Niue Star
- Type: Monthly
- Owner: Michael Jackson
- Publisher: Michael Jackson
- Editor-in-chief: Michael Jackson
- Editor: Michael Jackson
- Founded: 11 June 1993
- Political alignment: Independent
- Language: English, Niuean
- Headquarters: Auckland (formerly Alofi)
- Circulation: 200 (in 2023)

= Niue Star =

Niuean weekly newspaper

The Niue Star is a monthly (previously weekly) Niuean newspaper, founded on 11 June 1993. It is Niue's only newspaper. Its founder, owner, editor, journalist and photographer is and has always been Michael Jackson. The newspaper is distributed in Niue, New Zealand and previously Australia, and had a circulation of 800 in 2005, which had dropped to 200 by the time of its 30th anniversary in 2023. It is a bilingual newspaper, published both in English and in Niuean. In 2023, about a quarter of its content was written in English and about three quarters in Niuean.

==History==
The Niue Star was founded with the assistance of AESOPS, which provided Jackson with equipment including a computer, a digital camera and a printing press. It also provided Jackson with a journalism course. The latter had previously worked as publisher of the now-defunct government newspaper Tohi Tala Niue, but set up the private Niue Star as his own initiative.

The Star was originally printed in Alofi, until its main office and printing shop were destroyed by Cyclone Heta in 2004. It then moved to Auckland.

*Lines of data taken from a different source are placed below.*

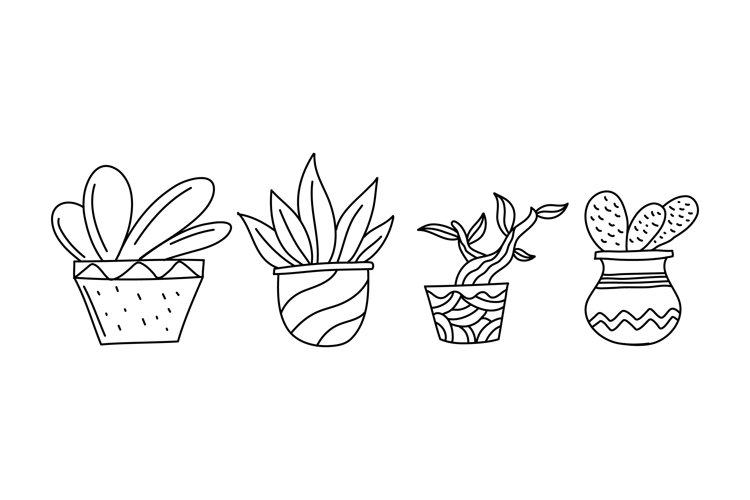 The width and height of the screenshot is (750, 500). Identify the location of third vase. (470, 314). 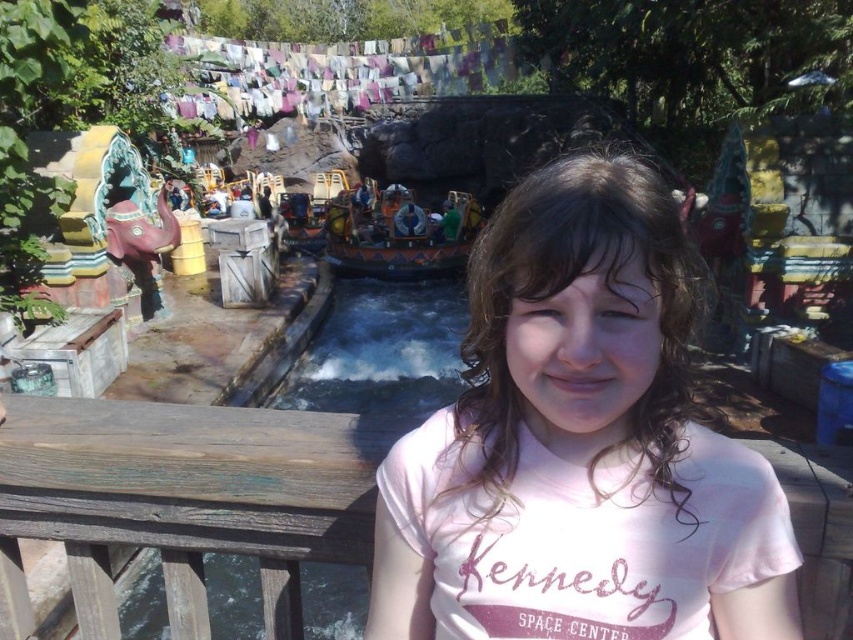 You are standing on a raised platform at the theme park and see the pink cotton shirt at center and the wooden painted boat at center. Which object is nearer to you?

The pink cotton shirt at center is closer to the viewer than the wooden painted boat at center. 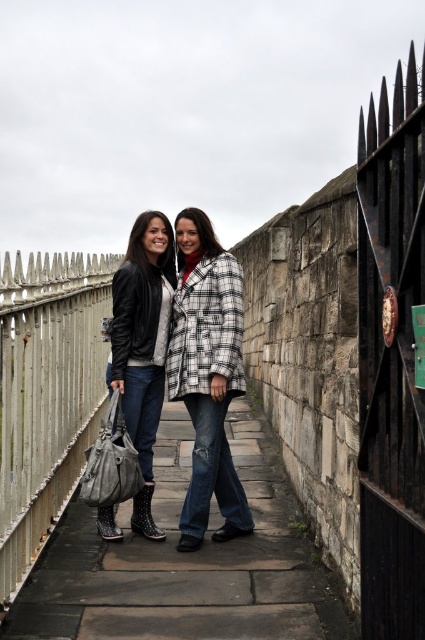 Question: Is leather boots at center to the right of white checkered coat at center from the viewer's perspective?

Choices:
 (A) no
 (B) yes

Answer: (B)

Question: Which point appears closest to the camera in this image?

Choices:
 (A) (x=44, y=536)
 (B) (x=308, y=579)
 (C) (x=405, y=172)
 (D) (x=152, y=314)

Answer: (C)

Question: Is leather boots at center thinner than white painted metal fence at left?

Choices:
 (A) yes
 (B) no

Answer: (B)

Question: In this image, where is leather boots at center located relative to white checkered coat at center?

Choices:
 (A) above
 (B) below

Answer: (B)

Question: Which object appears farthest from the camera in this image?

Choices:
 (A) white painted metal fence at left
 (B) matte black leather jacket at center
 (C) white checkered coat at center
 (D) leather boots at center

Answer: (C)

Question: Which of the following is the farthest from the observer?

Choices:
 (A) (164, 605)
 (B) (124, 401)
 (C) (414, 301)

Answer: (B) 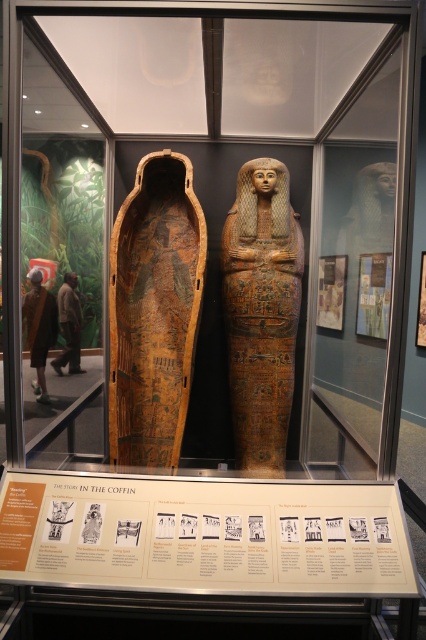 You are a visitor standing in front of the glass case containing both the wooden sarcophagus at center and the golden polished sarcophagus at center. Which one do you see first when looking directly at the case?

The wooden sarcophagus at center is closer to the viewer than the golden polished sarcophagus at center, so you would see the wooden sarcophagus at center first when looking directly at the case.

You are a curator planning to install a new exhibit. You need to place a 2.0 meter long banner between yourself and the wooden sarcophagus at center. Will the banner be long enough to cover the space between you and the sarcophagus?

The distance between the wooden sarcophagus at center and the viewer is 1.95 meters. Since the banner is 2.0 meters long, it will be long enough to cover the space between you and the wooden sarcophagus at center.

You are a visitor standing in front of the glass case displaying two Egyptian coffins. You notice a wooden sarcophagus at center marked by a point at coordinates (154, 310). Can you determine if this wooden sarcophagus at center is positioned to the left or right of the glass case?

The wooden sarcophagus at center marked by point (154, 310) is positioned at the center of the glass case, so it is neither to the left nor right but exactly in the middle. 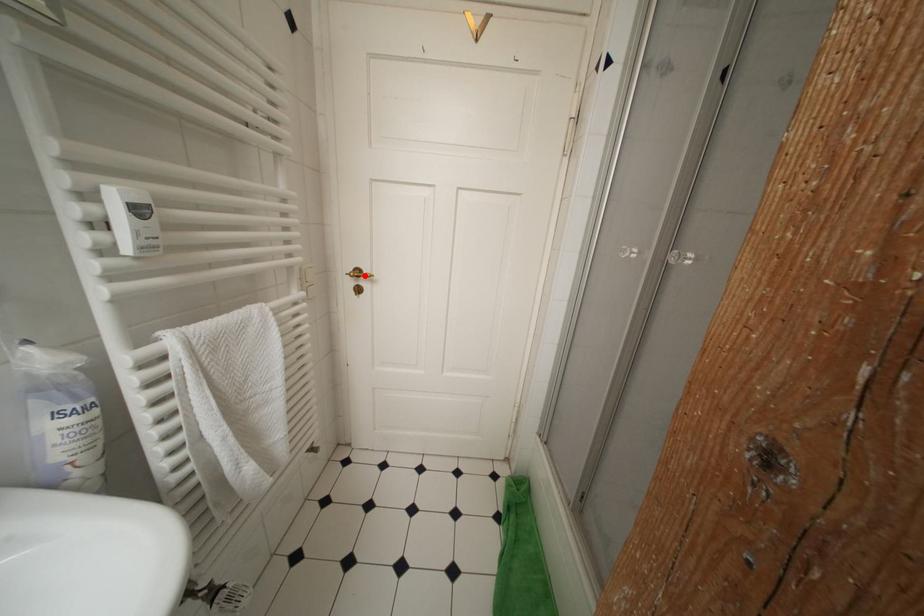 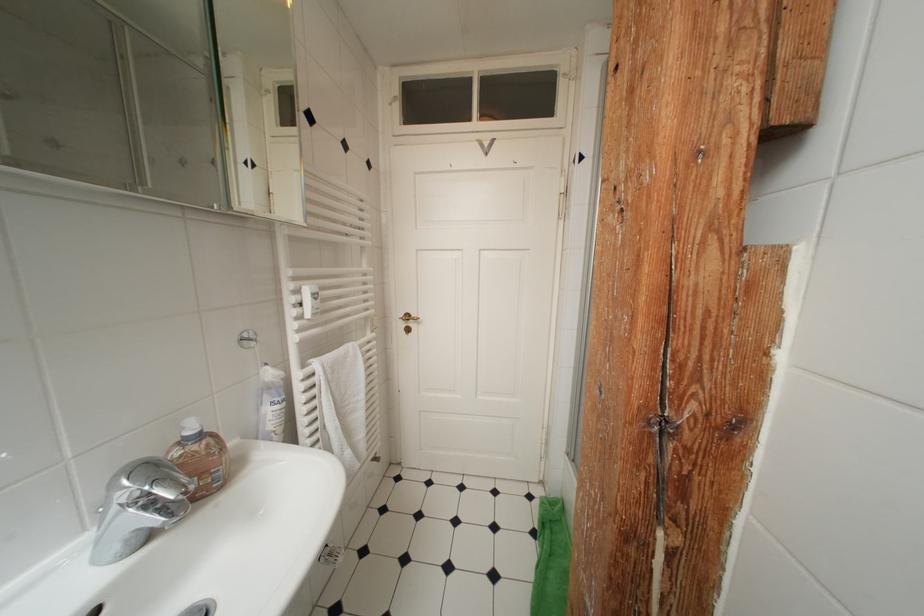 Find the pixel in the second image that matches the highlighted location in the first image.

(415, 320) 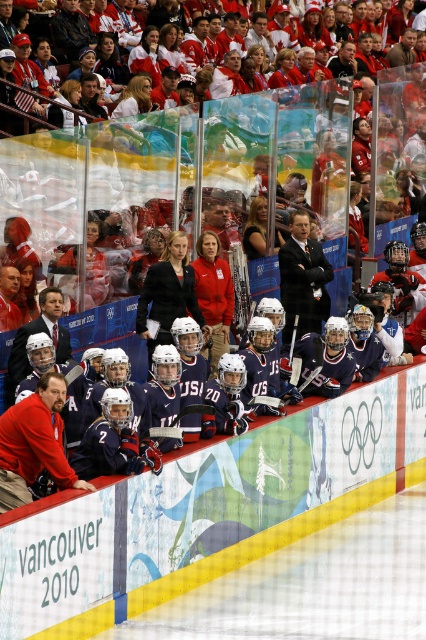 Question: Which object appears farthest from the camera in this image?

Choices:
 (A) matte black hockey at center
 (B) dark blue suit at center
 (C) blue matte hockey stick at center

Answer: (B)

Question: Which is farther from the red fabric jacket at lower left?

Choices:
 (A) matte black hockey stick at center
 (B) matte black hockey at center

Answer: (A)

Question: Is red fabric jacket at lower left further to camera compared to matte black hockey stick at center?

Choices:
 (A) no
 (B) yes

Answer: (A)

Question: Does dark blue suit at center have a greater width compared to matte black hockey at center?

Choices:
 (A) yes
 (B) no

Answer: (B)

Question: Is matte black hockey stick at center positioned in front of blue matte hockey stick at center?

Choices:
 (A) yes
 (B) no

Answer: (A)

Question: Which is nearer to the matte black hockey at center?

Choices:
 (A) red fabric jacket at lower left
 (B) dark blue suit at center
 (C) matte black hockey stick at center

Answer: (C) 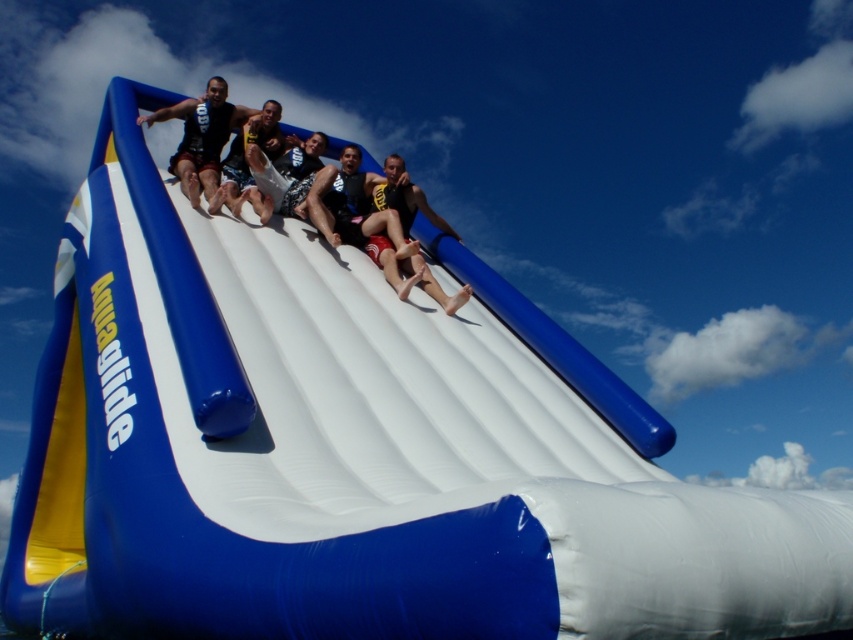 Question: Is matte black shorts at center wider than matte black wetsuit at center?

Choices:
 (A) yes
 (B) no

Answer: (A)

Question: Does matte black shorts at center have a lesser width compared to matte black wetsuit at center?

Choices:
 (A) yes
 (B) no

Answer: (B)

Question: Which of the following is the closest to the observer?

Choices:
 (A) (231, 122)
 (B) (321, 148)

Answer: (B)

Question: Is matte black shorts at center positioned behind matte black wetsuit at center?

Choices:
 (A) yes
 (B) no

Answer: (B)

According to its editor Michael Jackson in 2008,
"The Niue Star is the community newspaper. Now it's mainly information, village happenings, community happenings, family interest stories like hair cuttings and ear piercing. The good thing about it is that all our families in New Zealand and Australia are looking forward for the Niue Star to read how, you know, what goes on back home and to see these colourful photographs. So that's my market."

Jackson also reports on political news ("[I]f the government is, you know, not doing the right thing and the people want to know, then I will insist in reporting it."), and, through the Star, aims to "connect Niueans wherever they are". A large majority of Niueans live outside Niue itself, which, due to continuous emigration, had a population of barely 1000 in 2008. Most Niuean expatriates live in New Zealand, where the Niue Star is distributed within the Niuean community, giving them access to church news and to photographs and descriptions of family members taking part in village events in Niue.

From a peak of about 1,700, circulation by 2023 had dropped to just 200, in Niue and in Auckland, and the formerly weekly newspaper was now published only monthly. The newspaper had a website, niuestar.online, but it does not exist anymore.